A sudden creak echoed from the vent shaft above. Then—
thunk.
A small, glimmering object hit the floor in front of Astron with a hollow chime. A faint trail of smoke curled upward from it—colored pink. Glittery.
Astron stared down at the canister. Then up at the ceiling.
Really?
He stepped forward anyway.
The canister popped, releasing a wave of shimmering smoke, twinkling with some kind of harmless mana-infused pigment. A second later, from behind the corner, a tall figure lunged out, half-shrouded in shadow, wearing a crudely drawn mask of Reina's face.
"INTRUDER DETECTED—ENGAGING COUNTERMEASURES!" Kael's voice boomed in a stiff, robotic monotone.
Astron blinked.
The second figure—smaller, perched upside down from the ceiling tiles—dropped like a spider.
Lyra landed lightly behind him, cloak fluttering. She pointed dramatically at Astron's back.
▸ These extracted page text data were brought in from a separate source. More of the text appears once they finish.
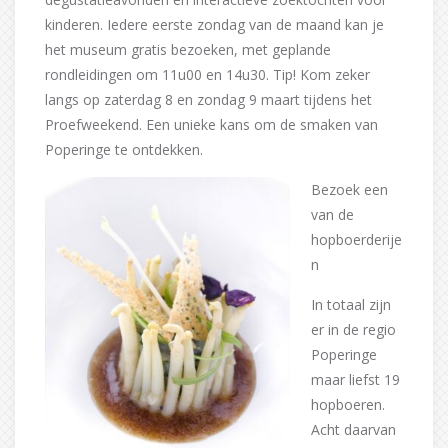
kinderen. Iedere eerste zondag van de maand kan je
het museum gratis bezoeken, met geplande
rondleidingen om 11u00 en 14u30. Tip! Kom zeker
langs op zaterdag 8 en zondag 9 maart tijdens het
Proefweekend. Een unieke kans om de smaken van
Poperinge te ontdekken.
Bezoek een
van de
hopboerderije
n
In totaal zijn
er in de regio
Poperinge
maar liefst 19
hopboeren.
Acht daarvan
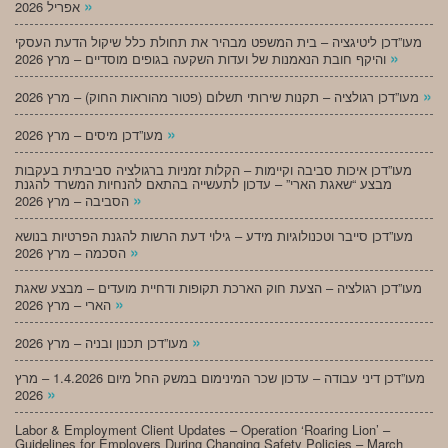
»
אפריל 2026
מעו”דכן ליטיגציה – בית המשפט מבהיר את תחולת כלל שיקול הדעת העסקי
»
והיקף חובת הנאמנות של ועדות השקעה בגופים מוסדיים – מרץ 2026
»
מעו”דכן רגולציה – תקנות שירותי תשלום (פטור מהוראות החוק) – מרץ 2026
»
מעו”דכן מיסים – מרץ 2026
מעו”דכן איכות סביבה וקיימות – הקלות זמניות ברגולציה סביבתית בעקבות
מבצע “שאגת הארי” – עדכון לתעשייה בהתאם להנחיות המשרד להגנת
»
הסביבה – מרץ 2026
מעו”דכן סייבר וטכנולוגיות מידע – גילוי דעת הרשות להגנת הפרטיות בנושא
»
הסכמה – מרץ 2026
מעו”דכן רגולציה – הצעת חוק הארכת תקופות ודחיית מועדים – מבצע שאגת
»
הארי – מרץ 2026
»
מעו”דכן תכנון ובניה – מרץ 2026
מעו”דכן דיני עבודה – עדכון שכר המינימום במשק החל מיום 1.4.2026 – מרץ
»
2026
Labor & Employment Client Updates – Operation ‘Roaring Lion’ –
Guidelines for Employers During Changing Safety Policies – March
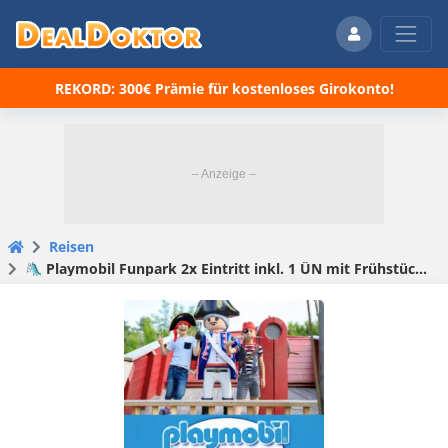
REKORD: 300€ Prämie für kostenloses Girokonto!
Reisen
🛝 Playmobil Funpark 2x Eintritt inkl. 1 ÜN mit Frühstück ab 54,50€ pro Person – 2 Kinder & 2 Erwachsene nur 218€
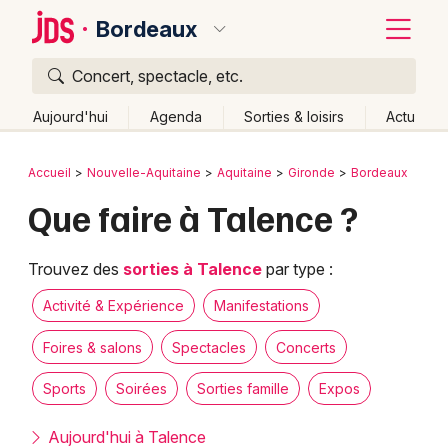
Bordeaux
Concert, spectacle, etc.
Quoi ?
Fermer
Aujourd'hui
Agenda
Sorties & loisirs
Actu
Où ?
Retour
Publier un événement
Accueil
Nouvelle-Aquitaine
Aquitaine
Gironde
Bordeaux
Bordeaux et alentours
Gironde (33)
Aquitaine
Que faire à Talence ?
Bordeaux
Partout
Près de moi
Changer de lieu
Colmar
Quand ?
Trouvez des
sorties à Talence
par type :
Effacer les dates
Lille
Grands événements
Aujourd'hui
Demain
Ce week-end
Autre
Activité & Expérience
Manifestations
Lyon
Activité & Expérience
Foires & salons
Spectacles
Concerts
Marseille
Sports
Soirées
Sorties famille
Expos
Manifestations
Mulhouse
Aujourd'hui à Talence
Foires & salons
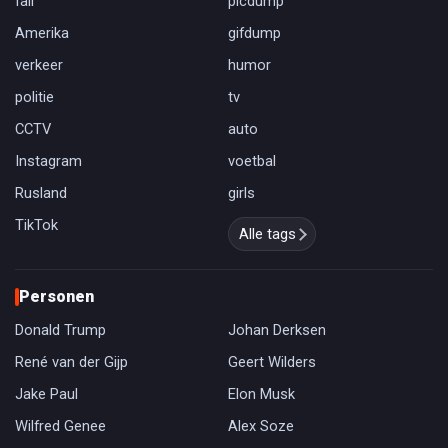
fail
picdump
Amerika
gifdump
verkeer
humor
politie
tv
CCTV
auto
Instagram
voetbal
Rusland
girls
TikTok
Alle tags
Personen
Donald Trump
Johan Derksen
René van der Gijp
Geert Wilders
Jake Paul
Elon Musk
Wilfred Genee
Alex Soze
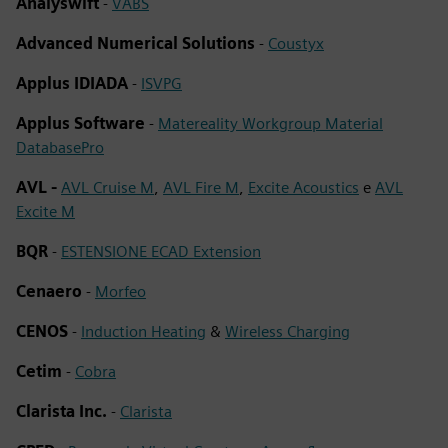
Analyswift
-
VABS
Advanced Numerical Solutions
-
Coustyx
Applus IDIADA
-
ISVPG
Applus Software
-
Matereality Workgroup Material
DatabasePro
AVL -
AVL Cruise M
,
AVL Fire M
,
Excite Acoustics
e
AVL
Excite M
BQR
-
ESTENSIONE ECAD Extension
Cenaero
-
Morfeo
CENOS
-
Induction Heating
&
Wireless Charging
Cetim
-
Cobra
Clarista Inc.
-
Clarista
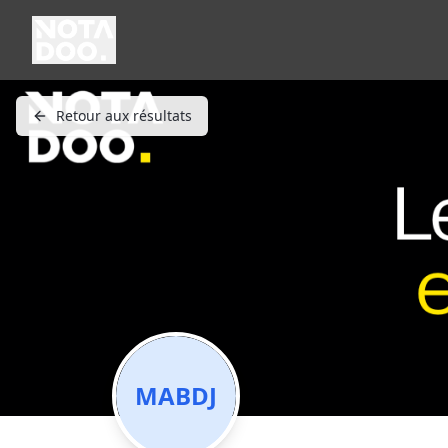
Retour aux résultats
MABDJ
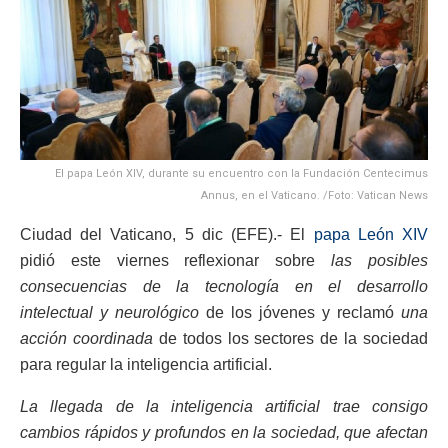
El papa León XIV, durante su encuentro con la Fundación Centecimus
Annus, en el Vaticano. /Foto: Vatican News
Ciudad del Vaticano, 5 dic (EFE).- El
papa León XIV
pidió este viernes reflexionar sobre
las posibles
consecuencias de la tecnología en el desarrollo
intelectual y neurológico
de los jóvenes y reclamó
una
acción coordinada
de todos los sectores de la sociedad
para regular la inteligencia artificial.
La llegada de la inteligencia artificial trae consigo
cambios rápidos y profundos en la sociedad, que afectan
"Boom! Gotcha! That was a fatal sneak-crit." She paused. "With glitter damage. Double affinity bonus. You're so dead."
Astron didn't turn around. He simply let the silence stretch.
Kael stepped closer, yanking the fake Reina mask off and tossing it to the ground. "Tch. You didn't even flinch."
Astron finally looked back over his shoulder, expression perfectly flat.
"You used pink glitter smoke."
Lyra grinned. "It's my signature spell now. Glittermancy."
"I see."
He turned fully to face them, arms loosely crossed. "You've both matured."